● Extracted records

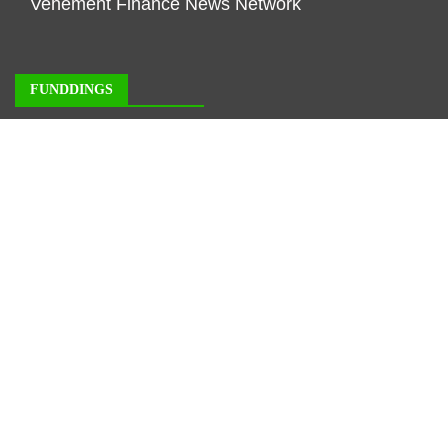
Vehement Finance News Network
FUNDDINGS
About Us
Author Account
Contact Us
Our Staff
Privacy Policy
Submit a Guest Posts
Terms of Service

● PROBLEM
The data shown above must be printed again exactly, with no images included.

● TASK RESULT
Vehement Finance News Network
FUNDDINGS
About Us
Author Account
Contact Us
Our Staff
Privacy Policy
Submit a Guest Posts
Terms of Service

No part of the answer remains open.